Doha which has great relevance for public health programmes, will get

reflected in our legislation.

The National AIDS Control Organization has done good work in a relatively

short period. But the task is gigantic and there is much more to be

done-sensitively and effectively. Information, education and communication,

particularly at the local level, will be the key. Govemment-run programmes

must have greater partnerships with NGOS, social action and women's groups,

community and cultural organizations, religious leadership, teaching

community and the corporate sector. We must pay special attention to

children who are affected, directly or indirectly, by this devastation. We

must make innovative use of the mass media, popular film personalities,

particularly television, given their phenomenal reach in our society. We

must highlight, propagate and replicate the success stories we have had in

West Bengal, Maharashtra, Karnataka, Tamil Nadu and Andhra Pradesh.
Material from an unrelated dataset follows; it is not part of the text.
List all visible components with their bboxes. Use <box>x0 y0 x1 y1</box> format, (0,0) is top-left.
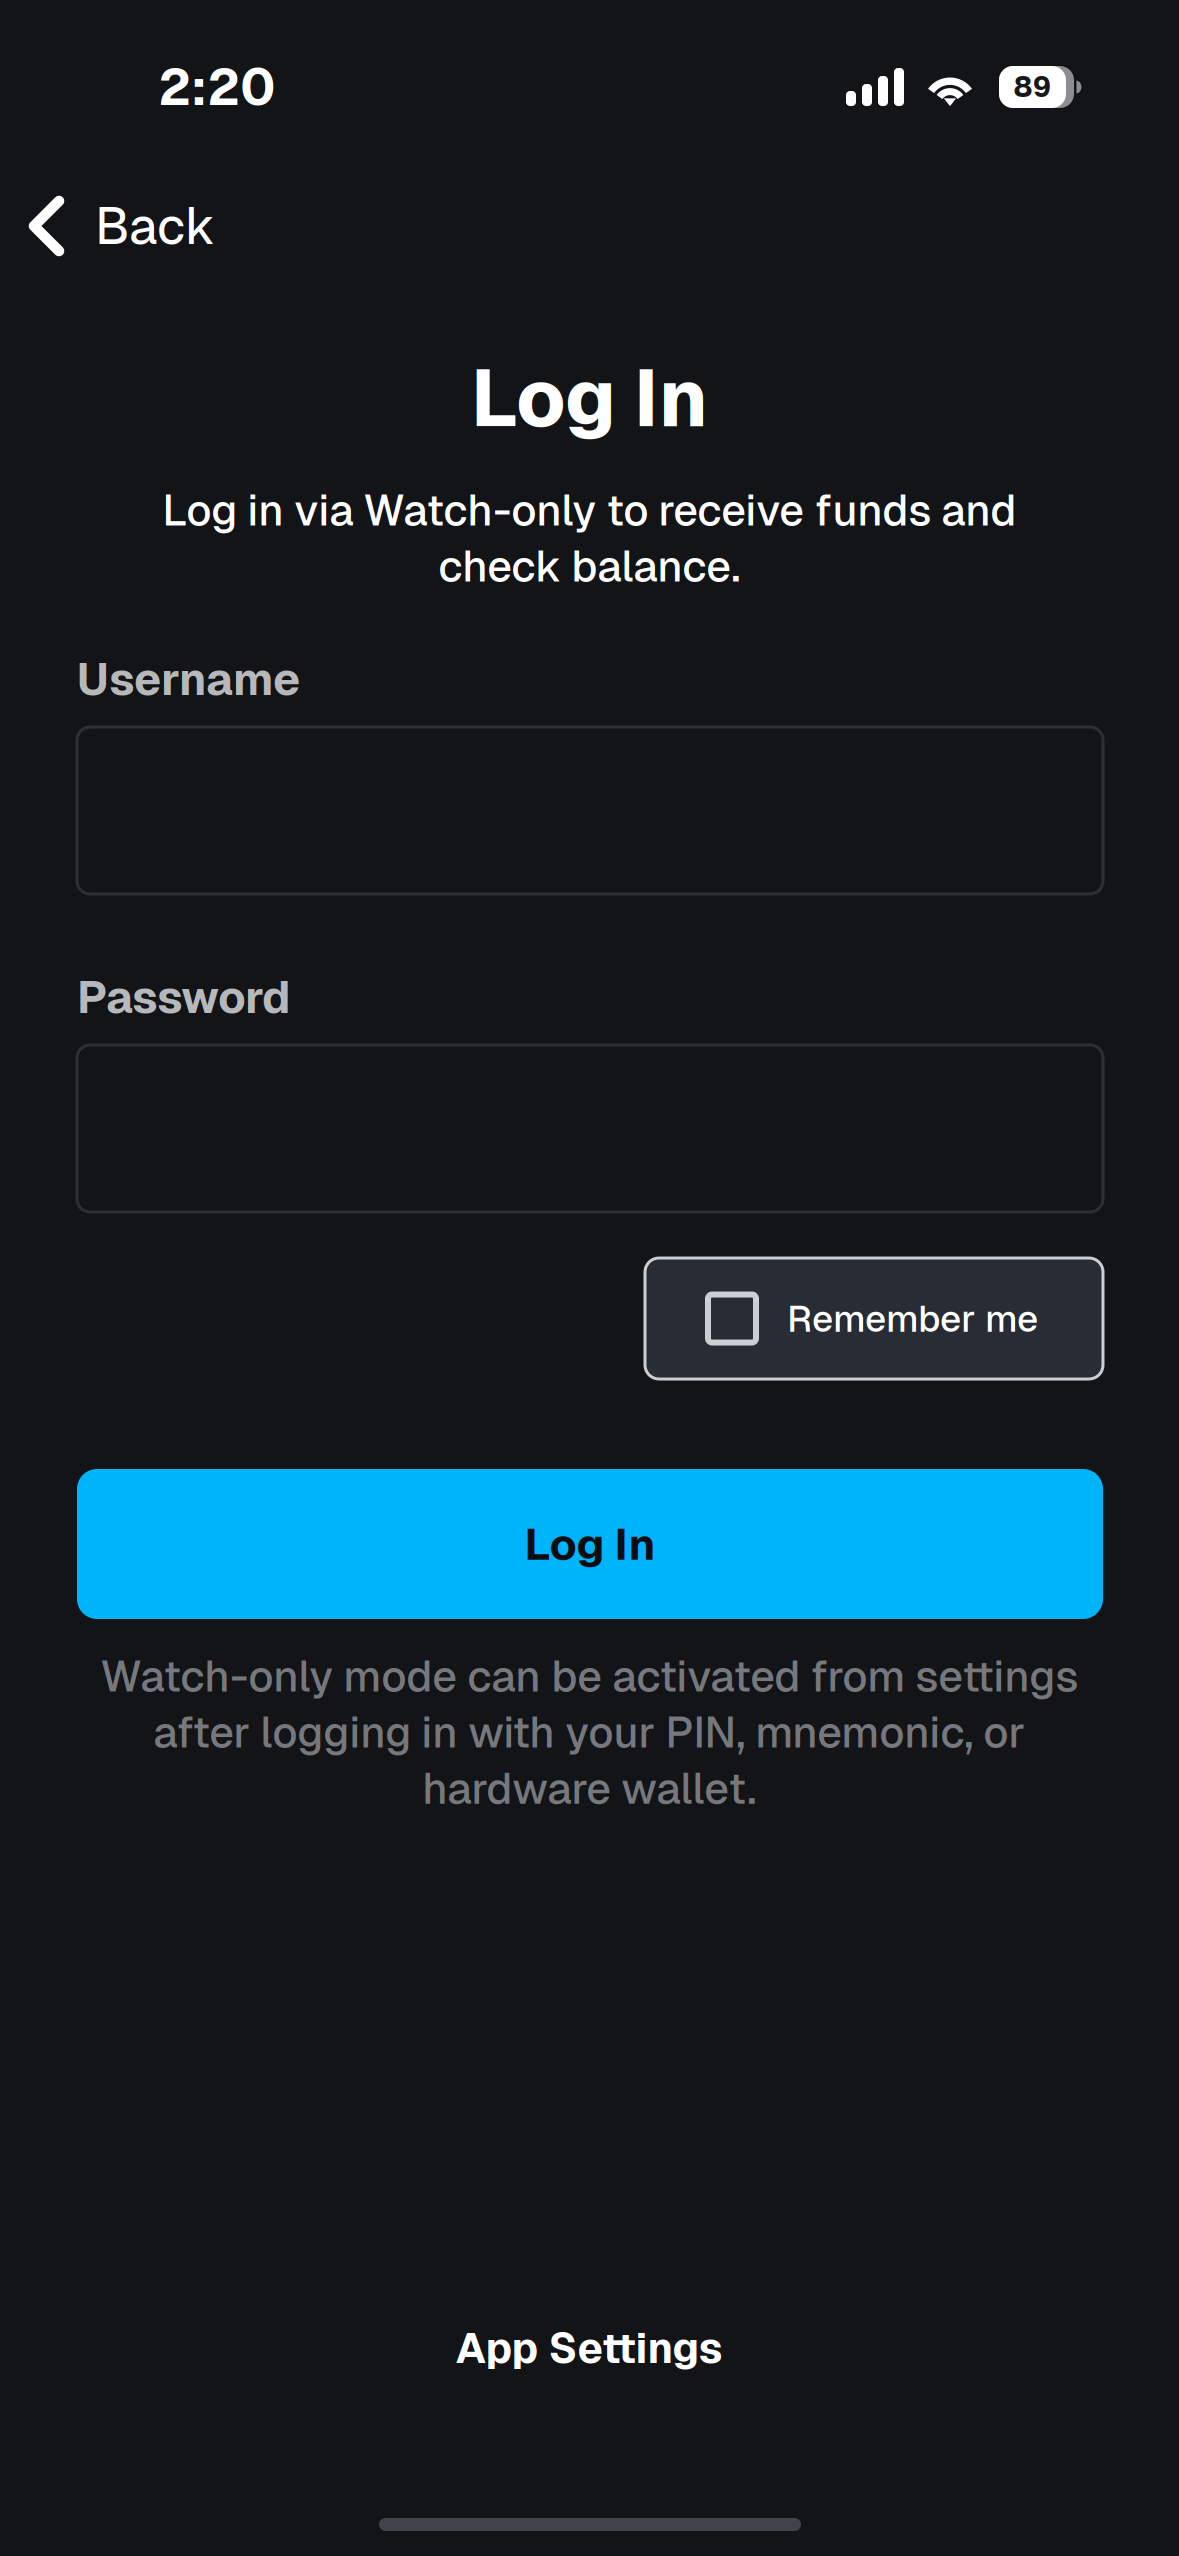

Particular attention needs to be paid to the special circumstances that have

caused the spread of AIDS on a disturbing scale in the northeastern states

of Manipur and Nagaland. We must ensure that health facilities in the more

populous regions of north India are in a state of total preparedness to

prevent the rapid spread of HIV/AIDS.

There is simply no room for complacency. We have eliminated smallpox in

India. We are poised to eliminate polio. The journey to control HIV/AIDS

is long and arduous. But succeed we must. And succeed we will if we are

both compassionate in our approach and passionate in our execution. That, I

believe, should be the message from this assembly today.